BEGIN RECORDED INFORMATION

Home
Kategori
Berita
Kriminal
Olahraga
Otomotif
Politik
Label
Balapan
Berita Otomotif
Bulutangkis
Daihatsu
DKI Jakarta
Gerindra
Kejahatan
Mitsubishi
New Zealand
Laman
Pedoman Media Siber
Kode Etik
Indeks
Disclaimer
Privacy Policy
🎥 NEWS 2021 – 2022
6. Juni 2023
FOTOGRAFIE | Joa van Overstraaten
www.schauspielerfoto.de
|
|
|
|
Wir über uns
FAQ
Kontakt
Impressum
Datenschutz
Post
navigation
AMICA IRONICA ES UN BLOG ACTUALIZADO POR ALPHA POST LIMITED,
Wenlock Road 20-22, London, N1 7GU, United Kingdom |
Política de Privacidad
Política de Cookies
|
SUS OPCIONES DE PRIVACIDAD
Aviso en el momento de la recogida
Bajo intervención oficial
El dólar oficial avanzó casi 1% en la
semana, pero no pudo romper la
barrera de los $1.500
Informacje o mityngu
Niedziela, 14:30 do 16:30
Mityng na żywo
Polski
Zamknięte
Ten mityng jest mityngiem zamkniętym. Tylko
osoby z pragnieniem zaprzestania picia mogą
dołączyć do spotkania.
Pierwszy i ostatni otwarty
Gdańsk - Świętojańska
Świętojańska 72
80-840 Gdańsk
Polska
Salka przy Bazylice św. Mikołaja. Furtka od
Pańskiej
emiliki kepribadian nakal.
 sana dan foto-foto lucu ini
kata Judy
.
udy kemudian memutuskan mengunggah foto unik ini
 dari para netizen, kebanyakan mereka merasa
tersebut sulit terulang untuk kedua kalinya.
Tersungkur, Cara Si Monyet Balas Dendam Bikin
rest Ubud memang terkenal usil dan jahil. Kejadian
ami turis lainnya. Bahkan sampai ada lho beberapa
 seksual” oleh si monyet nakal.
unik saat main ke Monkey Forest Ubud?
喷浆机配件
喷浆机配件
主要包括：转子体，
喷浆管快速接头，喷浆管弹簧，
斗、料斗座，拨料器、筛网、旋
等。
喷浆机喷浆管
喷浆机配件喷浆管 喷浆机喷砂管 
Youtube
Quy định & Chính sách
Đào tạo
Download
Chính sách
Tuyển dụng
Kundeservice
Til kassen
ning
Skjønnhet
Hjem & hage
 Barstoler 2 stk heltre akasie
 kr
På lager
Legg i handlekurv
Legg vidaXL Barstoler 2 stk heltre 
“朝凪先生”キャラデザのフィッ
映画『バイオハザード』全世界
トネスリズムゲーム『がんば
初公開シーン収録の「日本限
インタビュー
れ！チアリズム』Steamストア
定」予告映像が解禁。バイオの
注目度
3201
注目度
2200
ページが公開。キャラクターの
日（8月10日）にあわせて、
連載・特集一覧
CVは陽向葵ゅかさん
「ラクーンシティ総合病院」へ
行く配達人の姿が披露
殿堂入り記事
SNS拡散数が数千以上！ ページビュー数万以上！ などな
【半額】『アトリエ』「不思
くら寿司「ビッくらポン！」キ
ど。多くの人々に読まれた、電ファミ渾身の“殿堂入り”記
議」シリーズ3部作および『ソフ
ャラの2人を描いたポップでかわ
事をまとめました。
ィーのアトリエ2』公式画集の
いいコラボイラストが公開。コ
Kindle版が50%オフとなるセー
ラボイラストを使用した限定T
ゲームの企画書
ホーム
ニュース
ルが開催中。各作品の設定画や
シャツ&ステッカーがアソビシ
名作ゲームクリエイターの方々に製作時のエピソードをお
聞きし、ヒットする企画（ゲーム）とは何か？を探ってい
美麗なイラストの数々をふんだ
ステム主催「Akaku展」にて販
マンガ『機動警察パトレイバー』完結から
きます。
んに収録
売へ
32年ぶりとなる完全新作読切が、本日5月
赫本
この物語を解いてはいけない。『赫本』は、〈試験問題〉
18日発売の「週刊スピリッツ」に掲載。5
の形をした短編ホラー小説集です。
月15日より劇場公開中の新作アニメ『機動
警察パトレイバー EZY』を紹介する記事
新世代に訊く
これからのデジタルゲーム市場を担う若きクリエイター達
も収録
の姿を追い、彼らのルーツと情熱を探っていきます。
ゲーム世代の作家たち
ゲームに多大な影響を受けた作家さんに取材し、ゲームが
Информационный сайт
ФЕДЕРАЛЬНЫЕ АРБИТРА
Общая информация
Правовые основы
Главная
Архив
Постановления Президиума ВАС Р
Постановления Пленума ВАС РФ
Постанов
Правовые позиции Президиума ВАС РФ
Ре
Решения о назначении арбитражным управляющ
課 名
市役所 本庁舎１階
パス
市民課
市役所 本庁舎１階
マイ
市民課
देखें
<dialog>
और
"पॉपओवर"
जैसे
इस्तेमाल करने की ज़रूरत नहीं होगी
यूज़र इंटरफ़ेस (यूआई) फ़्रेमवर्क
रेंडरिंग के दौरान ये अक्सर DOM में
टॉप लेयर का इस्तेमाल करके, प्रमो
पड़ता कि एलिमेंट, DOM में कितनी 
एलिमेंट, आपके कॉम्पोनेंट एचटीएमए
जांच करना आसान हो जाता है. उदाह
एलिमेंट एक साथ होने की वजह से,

END RECORDED INFORMATION

→ REQUIREMENT: Each line of the data is to be output exactly, with none skipped.

→ SOLUTION:
Home
Kategori
Berita
Kriminal
Olahraga
Otomotif
Politik
Label
Balapan
Berita Otomotif
Bulutangkis
Daihatsu
DKI Jakarta
Gerindra
Kejahatan
Mitsubishi
New Zealand
Laman
Pedoman Media Siber
Kode Etik
Indeks
Disclaimer
Privacy Policy
🎥 NEWS 2021 – 2022
6. Juni 2023
FOTOGRAFIE | Joa van Overstraaten
www.schauspielerfoto.de
|
|
|
|
Wir über uns
FAQ
Kontakt
Impressum
Datenschutz
Post
navigation
AMICA IRONICA ES UN BLOG ACTUALIZADO POR ALPHA POST LIMITED,
Wenlock Road 20-22, London, N1 7GU, United Kingdom |
Política de Privacidad
Política de Cookies
|
SUS OPCIONES DE PRIVACIDAD
Aviso en el momento de la recogida
Bajo intervención oficial
El dólar oficial avanzó casi 1% en la
semana, pero no pudo romper la
barrera de los $1.500
Informacje o mityngu
Niedziela, 14:30 do 16:30
Mityng na żywo
Polski
Zamknięte
Ten mityng jest mityngiem zamkniętym. Tylko
osoby z pragnieniem zaprzestania picia mogą
dołączyć do spotkania.
Pierwszy i ostatni otwarty
Gdańsk - Świętojańska
Świętojańska 72
80-840 Gdańsk
Polska
Salka przy Bazylice św. Mikołaja. Furtka od
Pańskiej
emiliki kepribadian nakal.
 sana dan foto-foto lucu ini
kata Judy
.
udy kemudian memutuskan mengunggah foto unik ini
 dari para netizen, kebanyakan mereka merasa
tersebut sulit terulang untuk kedua kalinya.
Tersungkur, Cara Si Monyet Balas Dendam Bikin
rest Ubud memang terkenal usil dan jahil. Kejadian
ami turis lainnya. Bahkan sampai ada lho beberapa
 seksual” oleh si monyet nakal.
unik saat main ke Monkey Forest Ubud?
喷浆机配件
喷浆机配件
主要包括：转子体，
喷浆管快速接头，喷浆管弹簧，
斗、料斗座，拨料器、筛网、旋
等。
喷浆机喷浆管
喷浆机配件喷浆管 喷浆机喷砂管 
Youtube
Quy định & Chính sách
Đào tạo
Download
Chính sách
Tuyển dụng
Kundeservice
Til kassen
ning
Skjønnhet
Hjem & hage
 Barstoler 2 stk heltre akasie
 kr
På lager
Legg i handlekurv
Legg vidaXL Barstoler 2 stk heltre 
“朝凪先生”キャラデザのフィッ
映画『バイオハザード』全世界
トネスリズムゲーム『がんば
初公開シーン収録の「日本限
インタビュー
れ！チアリズム』Steamストア
定」予告映像が解禁。バイオの
注目度
3201
注目度
2200
ページが公開。キャラクターの
日（8月10日）にあわせて、
連載・特集一覧
CVは陽向葵ゅかさん
「ラクーンシティ総合病院」へ
行く配達人の姿が披露
殿堂入り記事
SNS拡散数が数千以上！ ページビュー数万以上！ などな
【半額】『アトリエ』「不思
くら寿司「ビッくらポン！」キ
ど。多くの人々に読まれた、電ファミ渾身の“殿堂入り”記
議」シリーズ3部作および『ソフ
ャラの2人を描いたポップでかわ
事をまとめました。
ィーのアトリエ2』公式画集の
いいコラボイラストが公開。コ
Kindle版が50%オフとなるセー
ラボイラストを使用した限定T
ゲームの企画書
ホーム
ニュース
ルが開催中。各作品の設定画や
シャツ&ステッカーがアソビシ
名作ゲームクリエイターの方々に製作時のエピソードをお
聞きし、ヒットする企画（ゲーム）とは何か？を探ってい
美麗なイラストの数々をふんだ
ステム主催「Akaku展」にて販
マンガ『機動警察パトレイバー』完結から
きます。
んに収録
売へ
32年ぶりとなる完全新作読切が、本日5月
赫本
この物語を解いてはいけない。『赫本』は、〈試験問題〉
18日発売の「週刊スピリッツ」に掲載。5
の形をした短編ホラー小説集です。
月15日より劇場公開中の新作アニメ『機動
警察パトレイバー EZY』を紹介する記事
新世代に訊く
これからのデジタルゲーム市場を担う若きクリエイター達
も収録
の姿を追い、彼らのルーツと情熱を探っていきます。
ゲーム世代の作家たち
ゲームに多大な影響を受けた作家さんに取材し、ゲームが
Информационный сайт
ФЕДЕРАЛЬНЫЕ АРБИТРА
Общая информация
Правовые основы
Главная
Архив
Постановления Президиума ВАС Р
Постановления Пленума ВАС РФ
Постанов
Правовые позиции Президиума ВАС РФ
Ре
Решения о назначении арбитражным управляющ
課 名
市役所 本庁舎１階
パス
市民課
市役所 本庁舎１階
マイ
市民課
देखें
<dialog>
और
"पॉपओवर"
जैसे
इस्तेमाल करने की ज़रूरत नहीं होगी
यूज़र इंटरफ़ेस (यूआई) फ़्रेमवर्क
रेंडरिंग के दौरान ये अक्सर DOM में
टॉप लेयर का इस्तेमाल करके, प्रमो
पड़ता कि एलिमेंट, DOM में कितनी 
एलिमेंट, आपके कॉम्पोनेंट एचटीएमए
जांच करना आसान हो जाता है. उदाह
एलिमेंट एक साथ होने की वजह से,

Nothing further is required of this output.